Order fraud review in three lanes — and what webhook retries teach us about honesty

Trigger: order webhook · Pattern: risk score → three-lane switch → fulfill / queue / hold · Sample: examples/use-cases/fraud-review.toml · Status: runs today (intel-remote,schema,tools-http-tls), redelivery-safe as of v1.2.0

The problem

Every order is a race between two costs: hold a good order and you annoy a customer and slow revenue; release a bad one and you eat the chargeback. Pure-rules engines age badly (fraudsters read your rules faster than you write them); pure-ML scores are opaque exactly when the fraud team asks "why did this one get through?"; manual review of everything doesn't survive your first good sales day.

What fraud teams actually run is lanes: obvious-fine flows, obvious-bad stops, ambiguous gets a human. The question is what decides the lane, and whether you can explain it on Thursday.

What the agent does

The order webhook arrives (HMAC-verified, rate-limited), and within a 30-second budget — an order is waiting:

One schema-enforced LLM step weighs the signals fraud analysts actually use — billing/shipping mismatch, value vs account age, rush shipping on resellables, disposable email — and must commit to {band: low|medium|high, signals: "…in plain language"}.
A switch routes the lane:
- low → POST /fulfill.

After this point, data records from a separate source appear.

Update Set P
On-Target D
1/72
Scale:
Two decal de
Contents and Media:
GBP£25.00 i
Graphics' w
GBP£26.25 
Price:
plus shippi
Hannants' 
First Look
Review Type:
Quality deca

Ship it.
- medium → the run checkpoints into the fraud queue. An analyst resumes to fulfill, or kills it to refund.
- high → POST /hold, alert the channel. No automatic fulfillment path exists from this lane — not as policy, as graph shape: there is no edge from high to fulfill.
The signals field rides along to the shop API and the alert — the "why" is attached to every decision at decision time, not reconstructed for the chargeback dispute.

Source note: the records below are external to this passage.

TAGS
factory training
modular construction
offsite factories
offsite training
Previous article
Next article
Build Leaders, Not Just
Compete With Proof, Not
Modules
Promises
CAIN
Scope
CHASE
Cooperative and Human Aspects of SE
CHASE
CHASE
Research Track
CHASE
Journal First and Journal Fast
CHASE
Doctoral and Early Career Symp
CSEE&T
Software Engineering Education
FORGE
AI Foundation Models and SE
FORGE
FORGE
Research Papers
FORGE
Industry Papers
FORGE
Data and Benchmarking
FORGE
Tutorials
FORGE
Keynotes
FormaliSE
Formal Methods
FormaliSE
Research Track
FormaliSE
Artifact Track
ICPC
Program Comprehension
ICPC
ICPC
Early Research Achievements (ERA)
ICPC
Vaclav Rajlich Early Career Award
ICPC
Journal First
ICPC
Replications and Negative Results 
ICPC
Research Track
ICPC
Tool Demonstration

Why the lanes belong in the graph

The LLM contributes judgment; the lanes are declared edges. That split is what makes the system tunable under pressure: after a bad week, tightening "medium" to start at a lower threshold is a prompt edit reviewed in a pull request — the routing, the queue, the audit trail don't move. The model can be replaced entirely (or A/B'd via a second backend) without touching the lanes.

The honest part: webhooks lie about "once"

Every webhook provider redelivers — timeouts, retries, at-least-once semantics. Deliver the same order twice to a naive automation and it fulfills twice. This workflow's route declares the answer (shipped in v1.2.0, promoted by exactly this use case in the gap analysis §5):

[[http_routes]]
path = "/orders/created"
idempotency_key = "trigger.order.id"

A redelivered order id replays the recorded decision (marked X-Agentd-Idempotent-Replay: true) instead of re-running the workflow — at-least-once delivery collapses to exactly-once effect at the route boundary. The semantics are deliberately conservative: a missing key is a 400 and nothing runs; a concurrent duplicate gets a 409 while the first is in flight; failed runs are not recorded, so a genuine failure stays retryable by the provider's own redelivery.

Honest limits

The LLM sees what the webhook carries. Velocity features ("third card on this device today") live in your fraud data platform — fetch them with an allowlisted http_request before scoring, same pattern.
Sub-second decisioning at checkout is a different sport; this design reviews orders post-placement, pre-fulfillment, where a 5-second budget is generous.